▶ Records provided:
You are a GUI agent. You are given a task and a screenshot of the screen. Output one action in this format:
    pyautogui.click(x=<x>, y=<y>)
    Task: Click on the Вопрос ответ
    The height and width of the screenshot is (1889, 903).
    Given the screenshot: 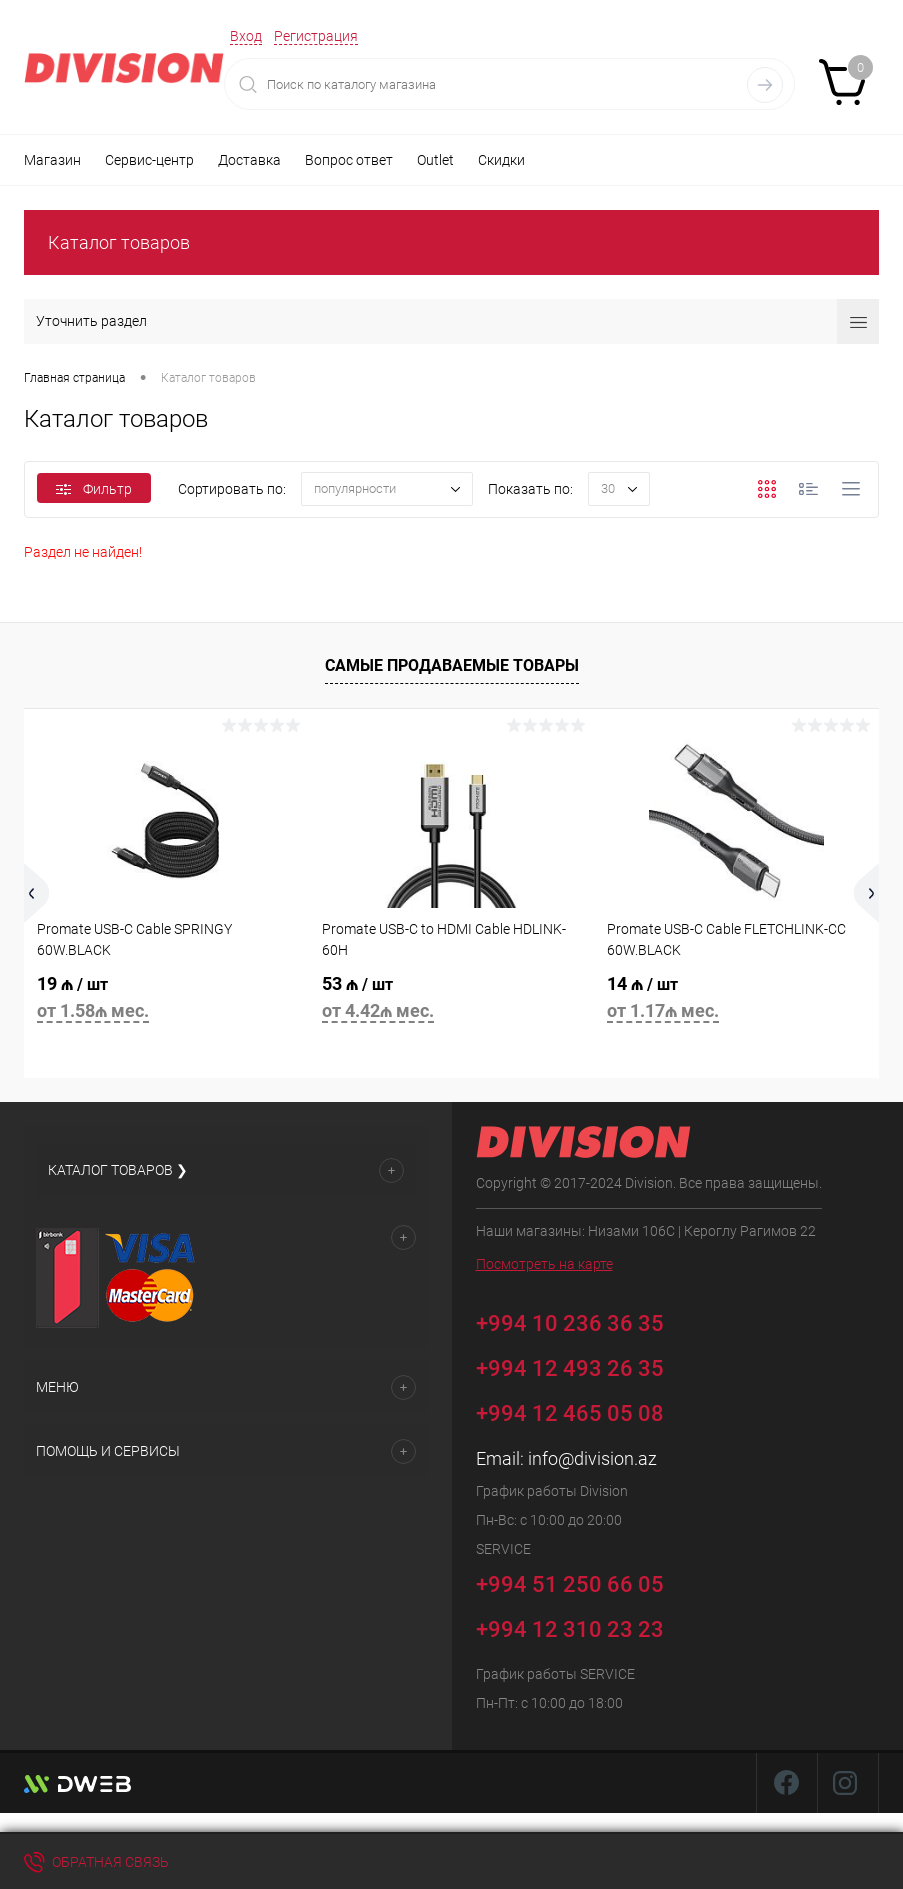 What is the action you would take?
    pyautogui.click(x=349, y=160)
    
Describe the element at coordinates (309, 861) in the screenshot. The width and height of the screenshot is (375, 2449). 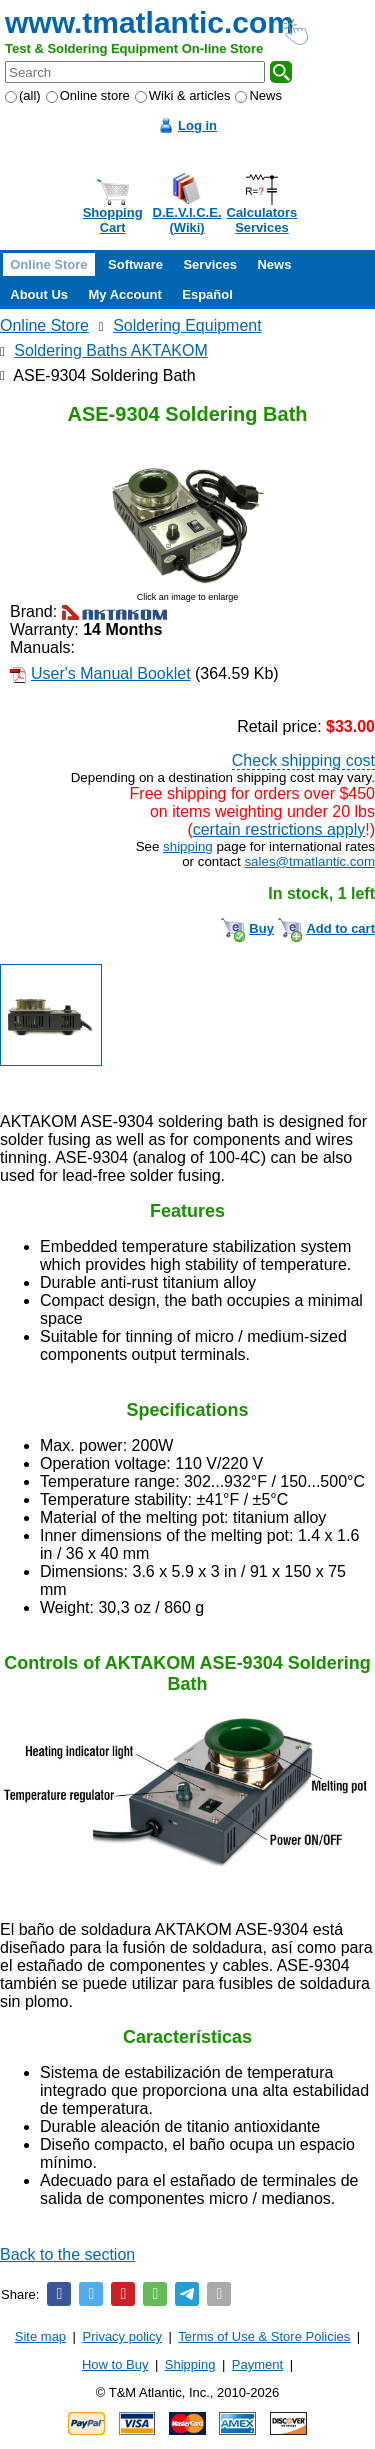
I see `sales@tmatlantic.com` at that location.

▶ Problem details:
No pictures should appear in the copy; write out exactly the lines from the one containing "Describe the element" through the end of the material.

▶ Answer section:
Describe the element at coordinates (309, 861) in the screenshot. The width and height of the screenshot is (375, 2449). 
I see `sales@tmatlantic.com` at that location.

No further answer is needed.